Zugelassener CBAM-Anmelder: 4 Kriterien und 120-Tage-Frist nach Durchführungsverordnung (EU) 2025/486

Zugelassener CBAM-Anmelder werden: die 4 Kriterien nach Artikel 17(2), Sicherheitsleistung, 120-Tage-Frist und Zulassung über KPMG Law im DEHSt-Auftrag.

Ein zugelassener CBAM-Anmelder ist seit dem 1. Januar 2026 die einzige Person, die CBAM-Waren oberhalb der 50-Tonnen-Schwelle in das Zollgebiet der Europäischen Union einführen darf, und die Zulassung dazu muss über ein eigenes Verfahren nach Artikel 17 der CBAM-Verordnung (EU) 2023/956 beantragt werden. Wer heute noch glaubt, eine bloße Registrierung im CBAM-Register genüge für die Einfuhr, arbeitet mit einem veralteten Verständnis der CBAM-Regelphase. Dieser Beitrag erklärt, welche vier Zulassungskriterien nach Artikel 17 Absatz 2 gelten, welche Angaben der Antrag enthält, wann eine Sicherheitsleistung fällig wird, wie lange die Bearbeitung dauert und wer den Antrag in Deutschland, Österreich und der Schweiz bearbeitet.

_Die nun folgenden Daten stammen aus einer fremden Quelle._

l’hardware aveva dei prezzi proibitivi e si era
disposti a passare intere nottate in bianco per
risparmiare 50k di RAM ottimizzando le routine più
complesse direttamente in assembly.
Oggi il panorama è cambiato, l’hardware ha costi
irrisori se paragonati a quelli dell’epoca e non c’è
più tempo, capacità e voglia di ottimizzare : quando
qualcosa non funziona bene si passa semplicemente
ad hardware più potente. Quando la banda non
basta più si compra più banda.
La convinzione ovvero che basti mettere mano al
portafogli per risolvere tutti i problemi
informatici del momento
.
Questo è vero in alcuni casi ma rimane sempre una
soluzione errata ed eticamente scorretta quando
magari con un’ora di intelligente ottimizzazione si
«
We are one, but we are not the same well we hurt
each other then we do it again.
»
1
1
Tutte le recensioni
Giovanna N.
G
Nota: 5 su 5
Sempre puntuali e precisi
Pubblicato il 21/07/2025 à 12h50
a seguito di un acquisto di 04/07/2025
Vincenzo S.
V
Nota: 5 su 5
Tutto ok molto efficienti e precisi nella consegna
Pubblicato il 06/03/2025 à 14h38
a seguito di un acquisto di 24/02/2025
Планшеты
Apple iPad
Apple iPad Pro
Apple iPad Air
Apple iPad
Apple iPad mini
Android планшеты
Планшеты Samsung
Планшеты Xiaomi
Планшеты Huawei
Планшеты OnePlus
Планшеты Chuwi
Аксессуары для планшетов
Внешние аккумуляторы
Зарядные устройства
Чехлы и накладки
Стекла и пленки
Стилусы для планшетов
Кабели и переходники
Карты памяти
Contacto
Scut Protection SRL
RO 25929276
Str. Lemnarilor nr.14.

Was ist ein zugelassener CBAM-Anmelder?

Ein zugelassener CBAM-Anmelder ist die Person oder das Unternehmen, dem die zuständige Behörde nach einem förmlichen Antrag den Status verliehen hat, CBAM-pflichtige Waren einzuführen und alle damit verbundenen Pflichten zu erfüllen (Artikel 3 Nummer 17 CBAM-VO). Rechtsgrundlage des Zulassungsverfahrens ist die Durchführungsverordnung (Commission Implementing Regulation) (EU) 2025/486 vom 17. März 2025, die die Bedingungen und Verfahren für den Zulassungsantrag regelt und seit dem 31. März 2025 Antragstellungen ermöglicht.

Wichtig ist die Abgrenzung zur bloßen Registrierung: Wer bereits im CBAM-Übergangsregister oder im CBAM-Register angemeldet ist, besitzt dadurch noch keine Zulassung. Die CBAM-Registrierung und das Zulassungsverfahren sind zwei getrennte Vorgänge, denn die Zulassung wird ausschließlich über ein eigenes Zulassungsmodul im CBAM-Register gestellt und unabhängig von der technischen Registrierung im Portal geprüft. In Deutschland wurde dieses Modul für Anmelder am 31. März 2025 freigeschaltet, in Österreich läuft der Antrag ausschließlich über das Authorisation Management Module (AMM) des EU-CBAM-Registers.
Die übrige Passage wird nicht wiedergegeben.